Short of the Week

Play
Experimental Guy Maddin

The Heart of the World

Guy Maddin uses the chaotic format of an old Russian propaganda film to tell a symbolic story about science, love, and the heart of the world.

Play
Experimental Guy Maddin

The Heart of the World

Guy Maddin uses the chaotic format of an old Russian propaganda film to tell a symbolic story about science, love, and the heart of the world.

The Heart of the World

Directed By Guy Maddin
Made In Canada

We veer into the realm of the avant garde with The Heart of the World, a short film directed by Guy Maddin: cinephile, auteur, Canadian. If you watch this film without reading the review, you might mistake it for some sort of silent-era classic, digitized and given new life through YouTube. But this is in fact simply the director’s style, creating new films that seem of another era, down to the scratches and grain on the film. In this case the obvious reference is Russian silent film, what with the bombastic score, quick-hitting montages, and Constructivist visual elements. Oh yeah, and unless you mistake me for an actual, informed critic, the consistent use of the word “kino” is a hint as well.
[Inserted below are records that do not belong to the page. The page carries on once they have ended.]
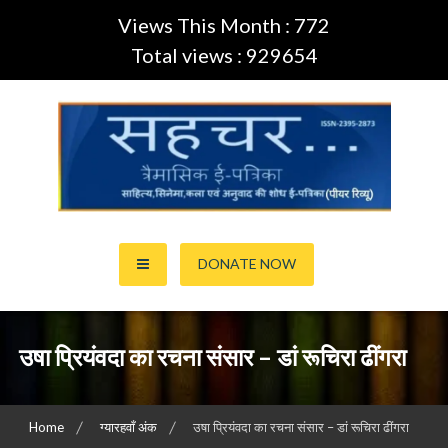
Views This Month : 772
Total views : 929654
Skip
to
content
साहित्य,कला,अनुवाद और सिनेमा की ई-पत्रिका (Peer Review Journal)
सहचर ई-पत्रिका… (ISSN:2395-
DONATE NOW
2873)
उषा प्रियंवदा का रचना संसार – डां रूचिरा ढींगरा
Home
ग्यारहवाँ अंक
उषा प्रियंवदा का रचना संसार – डां रूचिरा ढींगरा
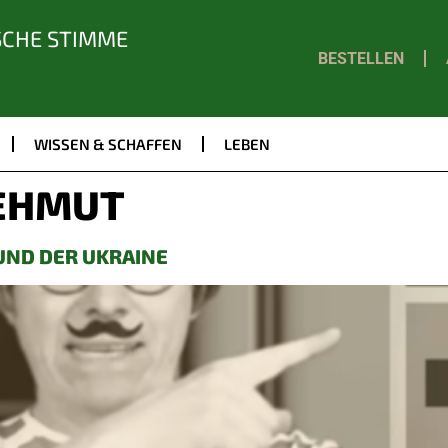
SCHE STIMME
BESTELLEN
WISSEN & SCHAFFEN
LEBEN
EHMUT
UND DER UKRAINE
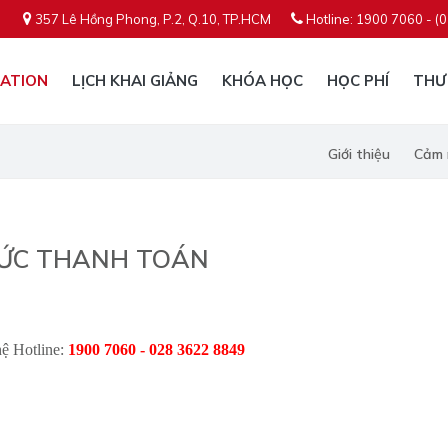
357 Lê Hồng Phong, P.2, Q.10, TP.HCM
Hotline: 1900 7060 - (
ATION
LỊCH KHAI GIẢNG
KHÓA HỌC
HỌC PHÍ
THƯ
Giới thiệu
Cảm 
HỨC THANH TOÁN
hệ Hotline:
1900 7060 - 028 3622 8849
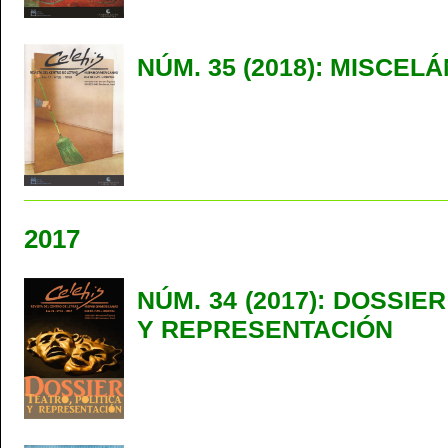
NÚM. 35 (2018): MISCEL
2017
NÚM. 34 (2017): DOSSIE
Y REPRESENTACIÓN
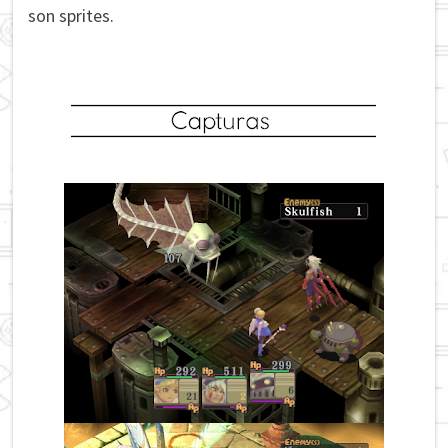
son sprites.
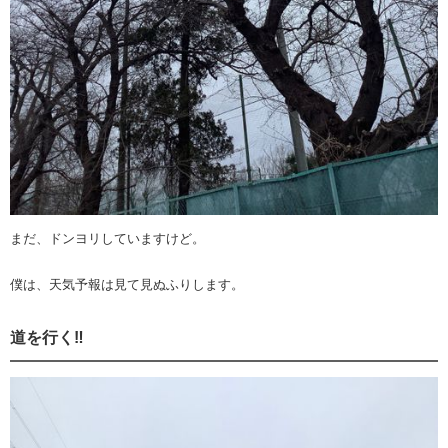
まだ、ドンヨリしていますけど。
僕は、天気予報は見て見ぬふりします。
道を行く‼️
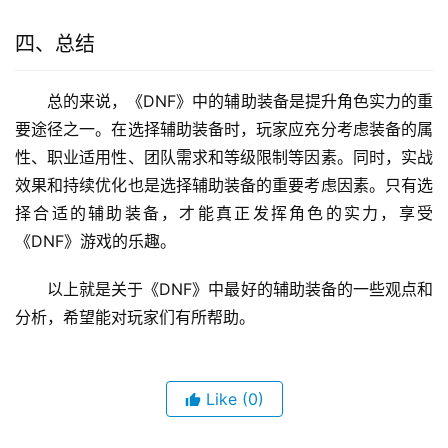
四、总结
总的来说，《DNF》中的辅助装备是提升角色实力的重
要途径之一。在选择辅助装备时，玩家应充分考虑装备的属
性、职业适用性、团队需求和等级限制等因素。同时，实战
效果和持续优化也是选择辅助装备的重要考虑因素。只有选
择合适的辅助装备，才能真正发挥角色的实力，享受
《DNF》游戏的乐趣。
以上就是关于《DNF》中最好的辅助装备的一些观点和
分析，希望能对玩家们有所帮助。
Like
(0)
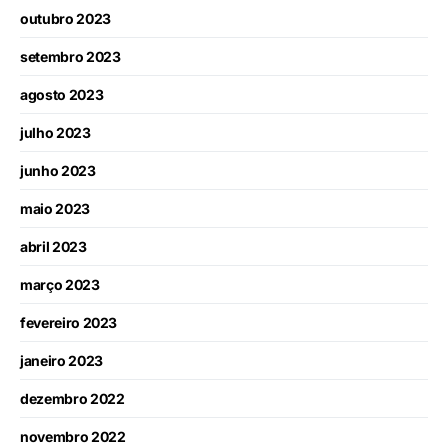
outubro 2023
setembro 2023
agosto 2023
julho 2023
junho 2023
maio 2023
abril 2023
março 2023
fevereiro 2023
janeiro 2023
dezembro 2022
novembro 2022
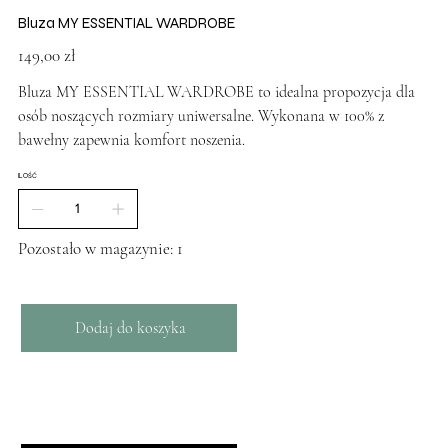
Bluza MY ESSENTIAL WARDROBE
Cena
149,00 zł
Bluza MY ESSENTIAL WARDROBE to idealna propozycja dla
osób noszących rozmiary uniwersalne. Wykonana w 100% z
bawełny zapewnia komfort noszenia.
ILOŚĆ
Pozostało w magazynie: 1
Dodaj do koszyka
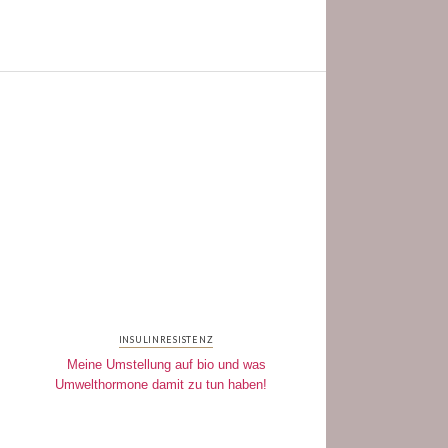
INSULINRESISTENZ
Meine Umstellung auf bio und was
Umwelthormone damit zu tun haben!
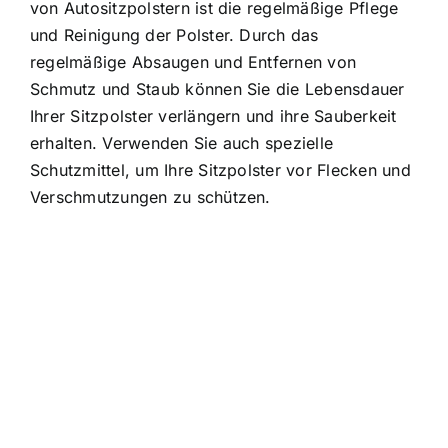
von Autositzpolstern ist die regelmäßige Pflege
und Reinigung der Polster. Durch das
regelmäßige Absaugen und Entfernen von
Schmutz und Staub können Sie die Lebensdauer
Ihrer Sitzpolster verlängern und ihre Sauberkeit
erhalten. Verwenden Sie auch spezielle
Schutzmittel, um Ihre Sitzpolster vor Flecken und
Verschmutzungen zu schützen.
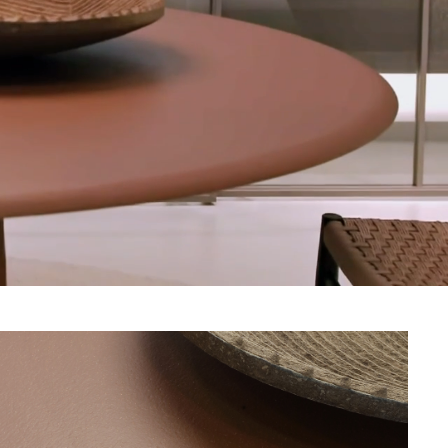
Unmute
Settings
Made for a special program at the 2001 Toronto Film Festival, the story is about a scientist named Anna who studies the “Heart of the World!” and two brothers who are both in love with her. The Heart of the World (envisioned here in a literal way) is susceptible to heart attack though. What can be done? What choices will they make?

The film can be difficult to watch, it is all energy and motion, quick cuts, and non-sequiturs. There are layers and layers of symbolism at play here, and the references are numerous and wacky. What it means I have no clue, but what it is, is pure melodrama, larger than life characters with larger than life aims, and watching it is a blast. What is clear is that Maddin has a true love for cinema, and that spirit is fully expressed here.